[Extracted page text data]
__________________________________________________

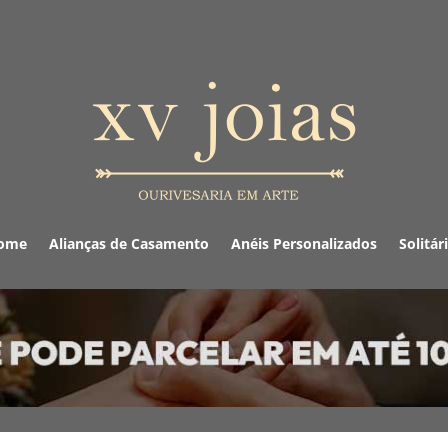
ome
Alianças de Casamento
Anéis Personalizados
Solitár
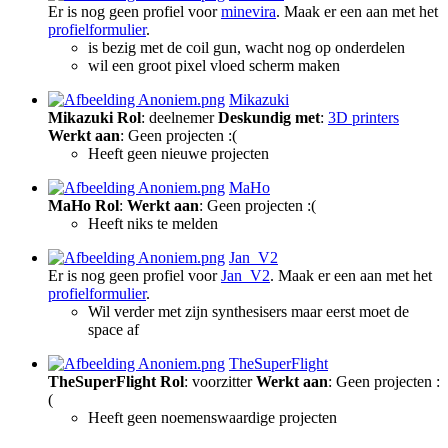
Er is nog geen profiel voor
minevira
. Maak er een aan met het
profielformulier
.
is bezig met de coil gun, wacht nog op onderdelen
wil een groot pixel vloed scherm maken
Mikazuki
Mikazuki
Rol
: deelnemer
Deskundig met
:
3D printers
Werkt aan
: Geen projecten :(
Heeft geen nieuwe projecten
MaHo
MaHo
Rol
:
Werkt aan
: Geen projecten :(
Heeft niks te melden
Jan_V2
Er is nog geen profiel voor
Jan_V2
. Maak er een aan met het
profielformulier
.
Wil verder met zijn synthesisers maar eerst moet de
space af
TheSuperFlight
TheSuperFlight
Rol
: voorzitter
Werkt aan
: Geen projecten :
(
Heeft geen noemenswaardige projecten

__________________________________________________

▶ **Aim of the task**: Since only the text is needed, retype the data above exactly and omit the pictures.

▶ **Task answer**:
ome
Alianças de Casamento
Anéis Personalizados
Solitár
Er is nog geen profiel voor
minevira
. Maak er een aan met het
profielformulier
.
is bezig met de coil gun, wacht nog op onderdelen
wil een groot pixel vloed scherm maken
Mikazuki
Mikazuki
Rol
: deelnemer
Deskundig met
:
3D printers
Werkt aan
: Geen projecten :(
Heeft geen nieuwe projecten
MaHo
MaHo
Rol
:
Werkt aan
: Geen projecten :(
Heeft niks te melden
Jan_V2
Er is nog geen profiel voor
Jan_V2
. Maak er een aan met het
profielformulier
.
Wil verder met zijn synthesisers maar eerst moet de
space af
TheSuperFlight
TheSuperFlight
Rol
: voorzitter
Werkt aan
: Geen projecten :
(
Heeft geen noemenswaardige projecten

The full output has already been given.